When the provisioner could write to the Host's Status subresource and expect it to be persisted, we had to always treat a Dirty flag returned from the provisioner as indicating that the Status was dirty and required a write. (Oddly this meant the Dirty flag was treated with almost the inverse of its intended meaning: when it was returned true the Status was rarely actually dirty, while when it was false the action was complete which always requires a write.) Now that provisioners are no longer allowed to write to the Status, we only need to request a write when the controller has updated the Status. Add a new actionUpdate to cover the couple of cases that are not already covered by actionComplete, and those where ClearError() returns dirty. The actionUpdate type comprises actionContinue so that type checks for the latter handle it correctly. Make actionContinue return false from the Dirty() method, meaning that it will not cause a write to the k8s API. The actionContinueNoWrite type is removed, since it would now be identical to actionContinue. (cherry picked from commit 3102c74) Signed-off-by: Honza Pokorny <honza@redhat.com>

All of the action<StateName>() methods of the reconciler are the handlers used by the host state machine to carry out the action in the current provisioning state, except for actionRegistering(). actionRegistering() is called in every state (by the state machine's ensureRegistered() method) prior to calling the action method for the current state. Rename actionRegistering() to registerHost() to eliminate the implication that it is an action specific to the Registering state. Simplify the return handling by returning nil when validating management access succeeded and there were no changes required to the Status, since this is what we want to return from ensureRegistered() (indicating no need to return early before executing the state's action method). This will occur both in general operation when there is no re-registration required, and also potentially at the conclusion of a re-registration where there was no credentials change and errors had already been cleared (by a previous invocation that returned actionUpdate). At the conclusion of a registration where changes need to be written to the Status, e.g. by clearing a previous error state or updating the known good credentials, actionComplete is returned. This is later translated to actionUpdate by ensureRegistered().

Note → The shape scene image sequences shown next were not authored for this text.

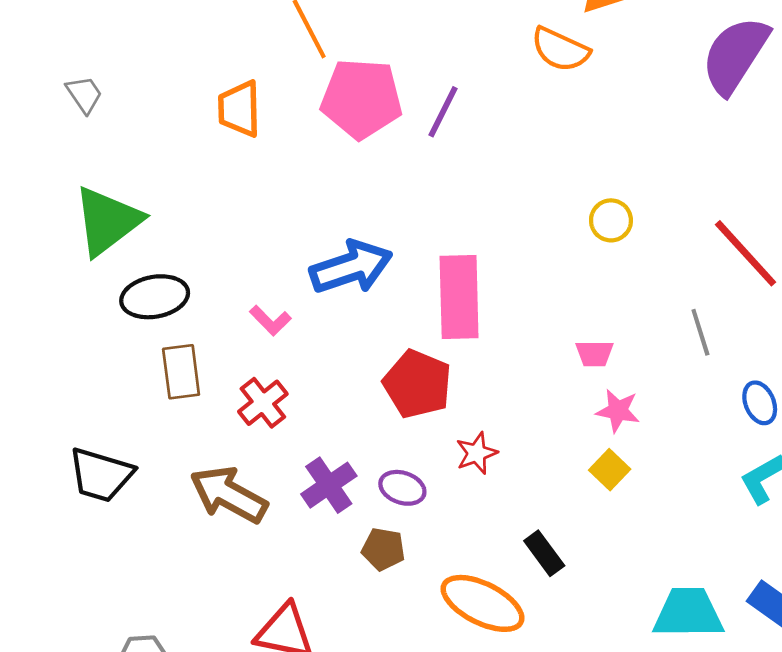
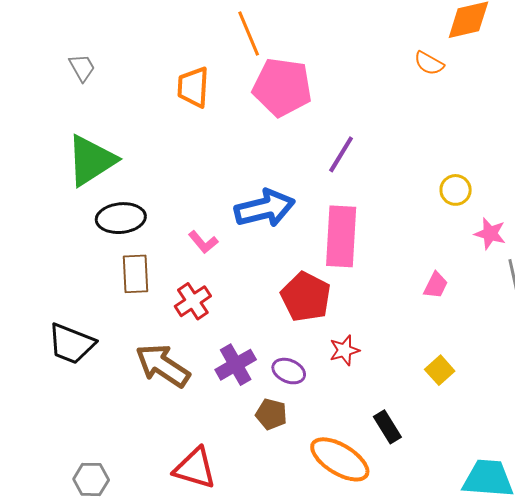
orange semicircle: (560, 49) -> (429, 63), size x0.7
purple line: (443, 112) -> (341, 154), moved
pink trapezoid: (594, 353) -> (436, 285), turned -68
pink star: (618, 411) -> (490, 234), moved

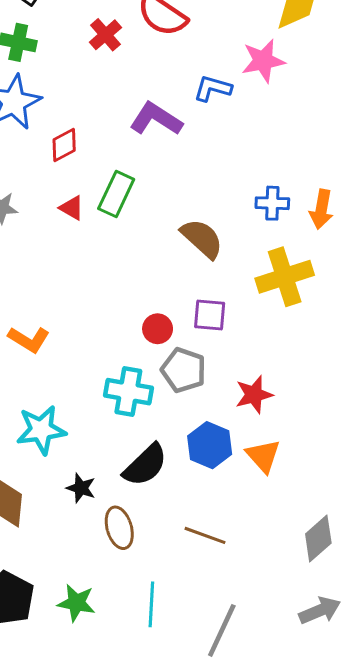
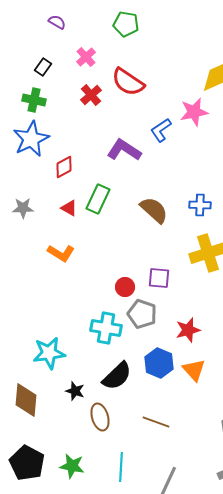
blue L-shape: (213, 88) -> (161, 130), turned -50
brown semicircle: (202, 238) -> (154, 210), moved
orange L-shape: (29, 339) -> (61, 253), moved

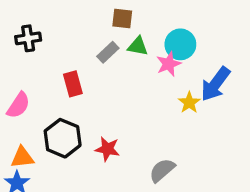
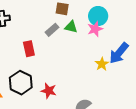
cyan circle: (180, 44) -> (98, 16), moved
pink star: (169, 64) -> (95, 29), moved

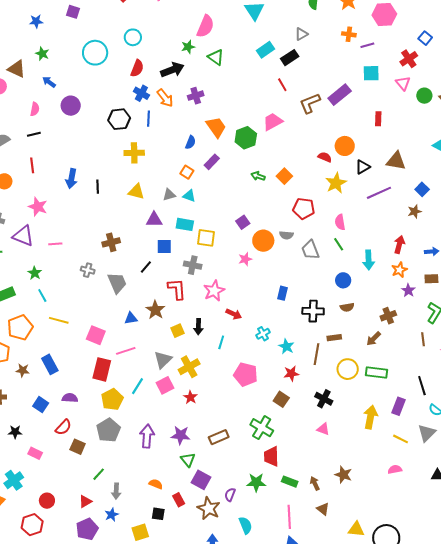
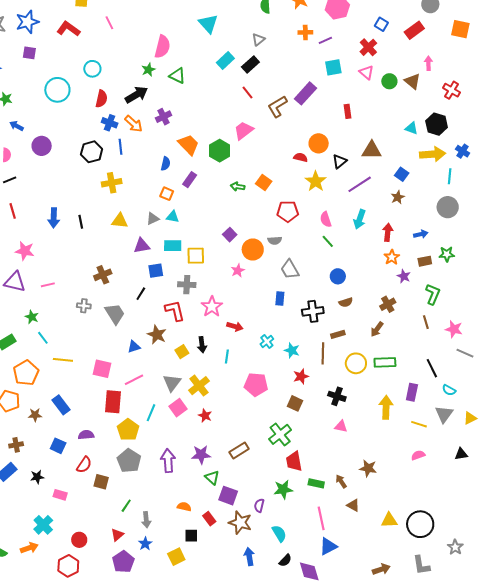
gray trapezoid: (310, 250) -> (290, 269), moved
cyan arrow: (369, 260) -> (360, 219), moved, turned 30
green cross: (262, 428) -> (280, 434), turned 30

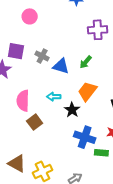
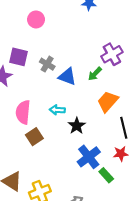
purple cross: (98, 30) -> (112, 54), moved, turned -30
orange trapezoid: (87, 91) -> (108, 101), moved
blue cross: (85, 137) -> (89, 157), turned 30
green rectangle: (101, 153) -> (106, 175), turned 40

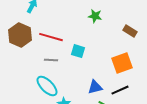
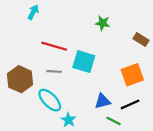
brown hexagon: (20, 35) -> (20, 79), moved
cyan square: (78, 51) -> (84, 62), size x1.5

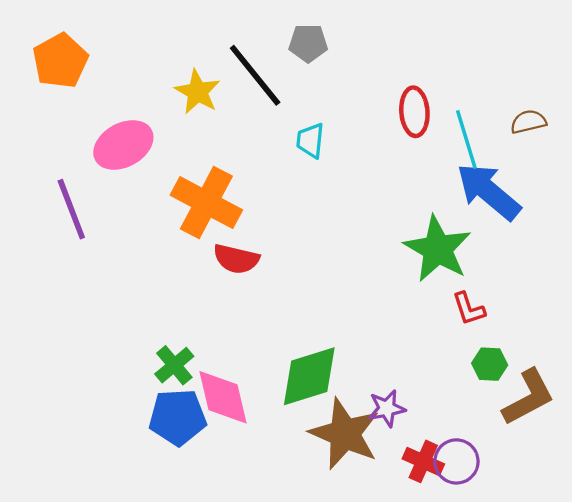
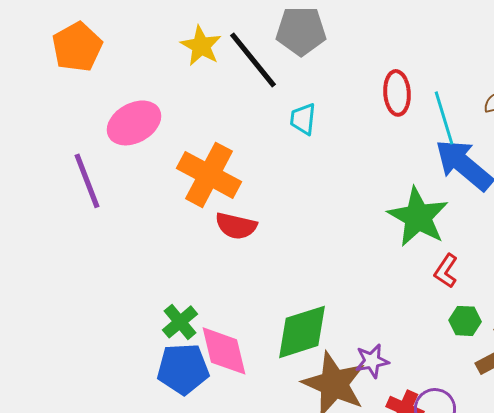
gray pentagon: (308, 43) -> (301, 31), size x1.4
yellow star: (198, 92) -> (201, 46), moved
red L-shape: (469, 309) -> (446, 271), turned 52

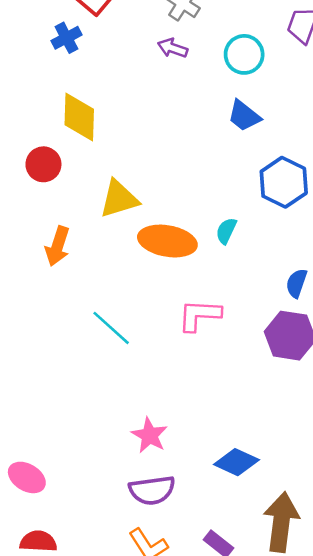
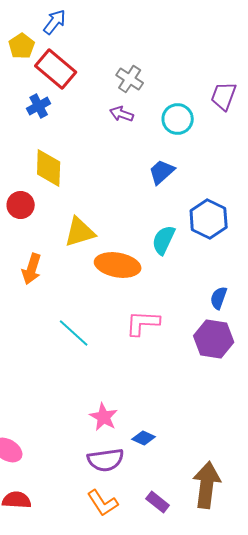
blue trapezoid: (244, 116) -> (162, 172), moved, turned 100
cyan semicircle: (226, 231) -> (164, 240), moved, size x1.4
blue diamond: (236, 462) -> (144, 438), moved, size x0.7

This enables that scenario to be distinguished from that of a change needing to be written while registration is still in progress, which results in actionUpdate. This means there is no longer a need in ensureRegistered() to guess when the registerHost() method might have resulted in a change to the Status. (cherry picked from commit 98d7131) Signed-off-by: Honza Pokorny <honza@redhat.com>

If provisioning fails and the node ends up in the deploy failed state, we try to recover by deprovisioning. That would work better if we actually handled deploy failed in Deprovision(). (cherry picked from commit a308ddf) Signed-off-by: Honza Pokorny <honza@redhat.com>

In the deprovisioning state, calling Adopt() on a freshly-reregistered host will fail if we didn't previously complete provisioning because there will be no image data stored in the status to pass to the node for adoption. Only call Adopt() if the previous provisioning completed and recorded the requisite image data. If the node has just been re-registered, it will be in the manageable state anyway, and thus will still get cleaned before it is next provisioned. (cherry picked from commit 24ba8a0) Signed-off-by: Honza Pokorny <honza@redhat.com>

Currently when adoption fails, we use RegistrationError but this gets cleared any time registration succeeds. We need a separate signal for adoption failure, which allows us to force retry the adoption again. This adds a new AdoptionError, and ensures that if registration succeeds we don't clear an AdoptionError. Co-authored-by: Andrea Fasano <afasano@redhat.com> (cherry picked from commit a10a2ad) Signed-off-by: Honza Pokorny <honza@redhat.com>

openshift-ci-robot · 2021-02-24T15:51:47Z

@honza: No Bugzilla bug is referenced in the title of this pull request.
To reference a bug, add 'Bug XXX:' to the title of this pull request and request another bug refresh with /bugzilla refresh.

In response to this:

Backport ensure adoption is retried upon failure

Instructions for interacting with me using PR comments are available here. If you have questions or suggestions related to my behavior, please file an issue against the kubernetes/test-infra repository.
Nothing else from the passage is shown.